Or alternatively, minimize the surrogate loss:
$$ L_{surr} = - J'_{surr} $$

In [17]:
#select probabilities of chosen actions
batch_size=actions.shape[0]

#m_for_actions_m = prob[T.arange(batch_size), actions]
#old_probs_for_actions = old_probs[T.arange(batch_size), actions]


In [18]:
# Compute surrogate loss: negative importance-sampled policy gradient

L_surr = -T.sum(T.exp(log_p - oldlog_p)*cummulative_returns)#<compute surrogate loss, aka _negative_ importance-sampled policy gradient>

In [19]:
#compute and return surrogate policy gradient

def get_flat_gradient(loss, var_list):
    """gradient of loss wrt var_list flattened into a large vector"""
    grads = T.grad(loss, var_list)
    return T.concatenate([grad.ravel() for grad in grads])

get_surrogate_gradients = theano.function(all_inputs, get_flat_gradient(L_surr, weights),
                                          allow_input_downcast=True)

We can ascend these gradients as long as our $pi_\theta(a|s)$ satisfies the constraint
$$E_{s,\pi_{\Theta_{t}}}\Big[KL(\pi(\Theta_{t}, s) \:||\:\pi(\Theta_{t+1}, s))\Big]< \alpha$$


where

$$KL(p||q) = E _p log({p \over q})$$

In [20]:
# Compute Kullback-Leibler divergence (see formula above)
# Note: you need to sum KL and entropy over all actions, not just the ones agent took
numerator = (old_m - mean)**2 + T.exp(2*old_logstd) - T.exp(2*logstd)
denominator = 2 * T.exp(2*logstd) + 1e-8
kl = T.mean(T.sum((numerator/denominator + 0.5*logstd - 0.5*old_logstd), axis=-1))#<cumpute kullback-leibler as per formula above>
#Compute policy entropy
entropy = -T.sum(logstd + 0.5*np.log(2*math.pi*math.e))

compute_losses = theano.function(all_inputs,[L_surr, kl, entropy],
                                 allow_input_downcast=True)

**Linear search**

TRPO in its core involves ascending surrogate policy gradient constrained by KL divergence. 

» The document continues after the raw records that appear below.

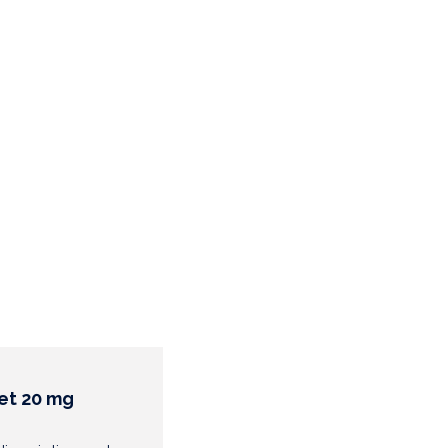
 et 20 mg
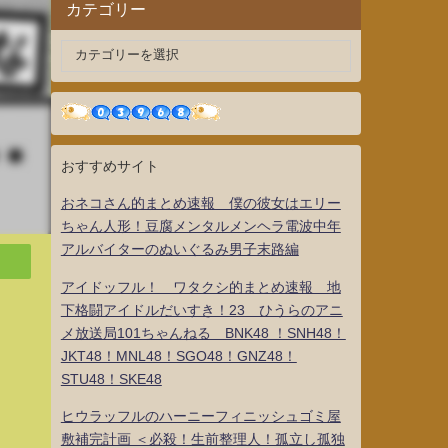
カテゴリー
おすすめサイト
おネコさん的まとめ速報 僕の彼女はエリー
ちゃん人形！豆腐メンタルメンヘラ電波中年
アルバイターのぬいぐるみ男子末路編
アイドッフル！ ワタクシ的まとめ速報 地
下格闘アイドルだいすき！23 ひうらのアニ
メ放送局101ちゃんねる BNK48 ！SNH48！
JKT48！MNL48！SGO48！GNZ48！
STU48！SKE48
ヒウラッフルのハーニーフィニッシュゴミ屋
敷補完計画 ＜必殺！生前整理人！孤立し孤独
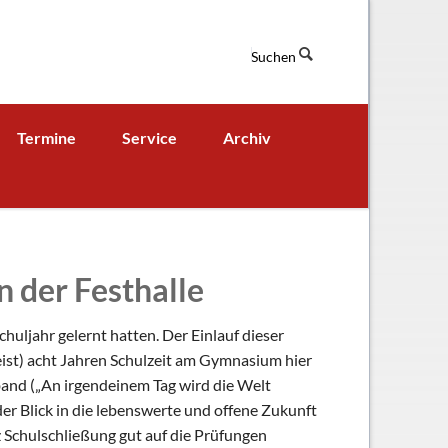
Suchen
Navigation
Termine
Service
Archiv
überspringen
Termine aktuell
Digitales Klassenbuch
chaft
A - B - Woche
Downloads / Links / Formulare
Ferienordnung
Sitemap
n der Festhalle
hung und Bildung
huljahr gelernt hatten. Der Einlauf dieser
ist) acht Jahren Schulzeit am Gymnasium hier
band („An irgendeinem Tag wird die Welt
er Blick in die lebenswerte und offene Zukunft
tz Schulschließung gut auf die Prüfungen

In order to enforce this constraint, we're gonna use linesearch. You can find out more about it [here](https://en.wikipedia.org/wiki/Linear_search)

In [21]:
def linesearch(f, x, fullstep, max_kl):
    """
    Linesearch finds the best parameters of neural networks in the direction of fullstep contrainted by KL divergence.
    :param: f - function that returns loss, kl and arbitrary third component.
    :param: x - old parameters of neural network.
    :param: fullstep - direction in which we make search.
    :param: max_kl - constraint of KL divergence.
    :returns:
    """
    max_backtracks = 10
    loss, _, _ = f(x)
    for stepfrac in .5 ** np.arange(max_backtracks):
        xnew = x + stepfrac * fullstep
        new_loss, kl, _ = f(xnew)
        actual_improve = new_loss - loss
        if kl<=max_kl and actual_improve < 0:
            x = xnew
            loss = new_loss
    return x

### Step 4: training
In this section we construct rest parts of our computational graph

In [22]:
def slice_vector(vector,shapes):
    """
    Slices symbolic vector into several symbolic tensors of given shapes.
    Auxilary function used to un-flatten gradients, tangents etc.
    :param vector: 1-dimensional symbolic vector
    :param shapes: list or tuple of shapes (list, tuple or symbolic)
    :returns: list of symbolic tensors of given shapes
    """
    assert vector.ndim==1,"vector must be 1-dimensional"
    start = 0
    tensors = []
    for shape in shapes:
        size = T.prod(shape)
        tensor = vector[start:(start + size)].reshape(shape)
        tensors.append(tensor)
        start += size
    return tensors

In [23]:
conjugate_grad_intermediate_vector = T.vector("intermediate grad in conjugate_gradient")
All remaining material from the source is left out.